Accuride Corporation (the “Company”) has entered into a Temporary Waiver Agreement (the “Temporary Waiver”) with respect to its Fourth Amended and Restated Credit Agreement, dated as of January 31, 2005, as amended (the “Credit Agreement”), among the Company, Accuride Canada Inc., the lenders party thereto, the administrative agent for the lenders, and the other agents party thereto. The Temporary Waiver is dated July 1, 2009 and became effective on July 8, 2009.
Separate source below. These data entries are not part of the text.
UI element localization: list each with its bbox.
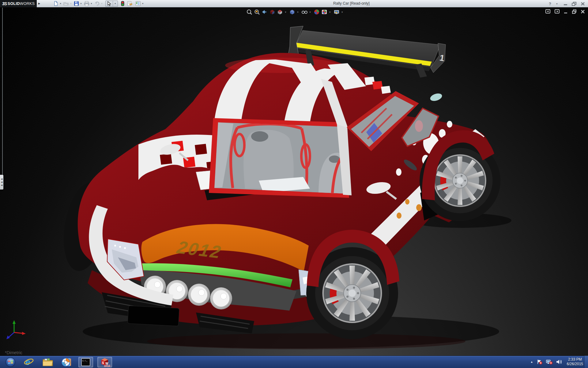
- menu-expand-arrow[interactable]: ▶: [38, 2, 40, 5]
- orientation-triad: [4, 319, 28, 343]
- clock-time: 2:33 PM: [567, 357, 583, 362]
- start-button[interactable]: [4, 357, 17, 367]
- select-dropdown[interactable]: ▼: [114, 2, 116, 5]
- rebuild-button[interactable]: [121, 1, 125, 6]
- svg-text:e: e: [25, 357, 30, 367]
- options-button[interactable]: [135, 1, 141, 6]
- undo-dropdown[interactable]: ▼: [101, 2, 103, 5]
- media-player-icon[interactable]: [59, 357, 74, 367]
- display-style-icon[interactable]: [289, 9, 295, 15]
- sw-icon-s: S: [102, 361, 104, 365]
- clock-date: 6/26/2015: [567, 362, 583, 366]
- command-prompt-button[interactable]: C:\_: [78, 357, 93, 367]
- doc-close-icon[interactable]: [581, 10, 585, 14]
- logo-mark: 3S: [2, 1, 7, 6]
- solidworks-2015-button[interactable]: S W 2015: [97, 357, 112, 367]
- doc-restore-icon[interactable]: [572, 10, 577, 14]
- windshield: [209, 118, 349, 198]
- help-button[interactable]: ?: [549, 2, 551, 6]
- hidden-icons-button[interactable]: ▲: [530, 360, 533, 363]
- undo-button[interactable]: [94, 1, 100, 6]
- solidworks-logo: 3S SOLIDWORKS: [0, 0, 37, 7]
- volume-icon[interactable]: [556, 359, 562, 365]
- rally-car-model[interactable]: 1: [0, 8, 588, 356]
- close-button[interactable]: [581, 2, 585, 6]
- save-dropdown[interactable]: ▼: [80, 2, 82, 5]
- system-tray: ▲ 2:33 PM 6/26/2015: [530, 356, 583, 368]
- previous-view-icon[interactable]: [262, 9, 268, 15]
- show-desktop-button[interactable]: [584, 356, 588, 368]
- view-orientation-icon[interactable]: [277, 9, 283, 15]
- edit-appearance-icon[interactable]: [314, 9, 320, 15]
- title-bar: 3S SOLIDWORKS ▶ ▼ ▼ ▼ ▼ ▼: [0, 0, 588, 7]
- print-dropdown[interactable]: ▼: [90, 2, 92, 5]
- open-dropdown[interactable]: ▼: [70, 2, 72, 5]
- feature-manager-collapsed-tab[interactable]: ◀◀◀: [0, 175, 3, 190]
- options-dropdown[interactable]: ▼: [142, 2, 144, 5]
- apply-scene-icon[interactable]: [321, 9, 327, 15]
- help-dropdown[interactable]: ▼: [556, 3, 558, 5]
- view-settings-icon[interactable]: [334, 9, 340, 15]
- feature-manager-splitter: [2, 8, 3, 175]
- windows-explorer-icon[interactable]: [40, 357, 55, 367]
- print-button[interactable]: [84, 1, 90, 6]
- save-button[interactable]: [74, 1, 79, 6]
- screen: 1: [0, 0, 588, 368]
- expand-pane-right-icon[interactable]: [555, 9, 560, 14]
- open-button[interactable]: [63, 1, 69, 6]
- y-axis-arrow: [13, 320, 16, 324]
- file-properties-button[interactable]: [127, 1, 133, 6]
- window-controls: ? ▼: [549, 0, 585, 7]
- hide-show-items-icon[interactable]: [301, 9, 307, 15]
- heads-up-view-toolbar: ▼ ▼ ▼ ▼ ▼: [246, 9, 344, 15]
- cmd-icon-text: C:\_: [82, 360, 88, 362]
- new-document-button[interactable]: [53, 1, 59, 6]
- minimize-button[interactable]: [564, 2, 568, 6]
- restore-button[interactable]: [572, 2, 577, 6]
- window-title: Rally Car [Read-only]: [333, 1, 370, 6]
- network-status-icon[interactable]: [546, 359, 553, 365]
- action-center-icon[interactable]: [537, 359, 543, 365]
- doc-minimize-icon[interactable]: [564, 10, 568, 14]
- internet-explorer-icon[interactable]: e: [21, 357, 36, 367]
- select-tool-group: ▼: [105, 1, 118, 7]
- document-window-controls: [545, 9, 585, 14]
- x-axis-arrow: [22, 332, 26, 335]
- sw-icon-year: 2015: [104, 364, 110, 367]
- z-axis-arrow: [6, 335, 10, 339]
- graphics-viewport[interactable]: 1: [0, 8, 588, 356]
- zoom-to-fit-icon[interactable]: [246, 9, 252, 15]
- new-document-dropdown[interactable]: ▼: [59, 2, 62, 5]
- clock[interactable]: 2:33 PM 6/26/2015: [567, 357, 583, 366]
- zoom-to-area-icon[interactable]: [254, 9, 260, 15]
- license-plate: [128, 306, 179, 326]
- c-pillar-decal: [429, 92, 443, 102]
- collapse-pane-left-icon[interactable]: [545, 9, 551, 14]
- standard-toolbar: ▼ ▼ ▼ ▼ ▼ ▼: [53, 1, 145, 7]
- taskbar: e C:\_ S W 2015: [0, 356, 588, 368]
- select-button[interactable]: [106, 1, 113, 6]
- section-view-icon[interactable]: [269, 9, 275, 15]
- view-orientation-label: *Dimetric: [5, 350, 22, 355]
Pursuant to the terms of the Temporary Waiver, the Lenders have agreed to waive the Company’s compliance with the following financial covenants under the Credit Agreement for the fiscal quarter ended June 30, 2009 for the duration of the Temporary Waiver Period: (i) the Senior Secured Leverage Ratio set forth in Section 5.04(a), (ii) the Interest Coverage Ratio set forth in Section 5.04(c) and (iii) the Fixed Charge Coverage Ratio set forth in Section 5.04(d). The Company’s failure to comply with any of these covenants would be an immediate event of default under the Credit Agreement (each default a “Potential Default”). The “Temporary Waiver Period” terminates on August 15, 2009, unless terminated earlier as the result of, among other things: (i) an event of default under the Credit Agreement that is not a Potential Default, (ii) payment by the Company of the interest payment due and owing on August 1, 2009 to the holders of the Company’s 8 1/2% Senior Subordinated Notes due 2015 and (iii) the failure by the Company or the subsidiary guarantors to comply with the terms and provisions of the Temporary Waiver.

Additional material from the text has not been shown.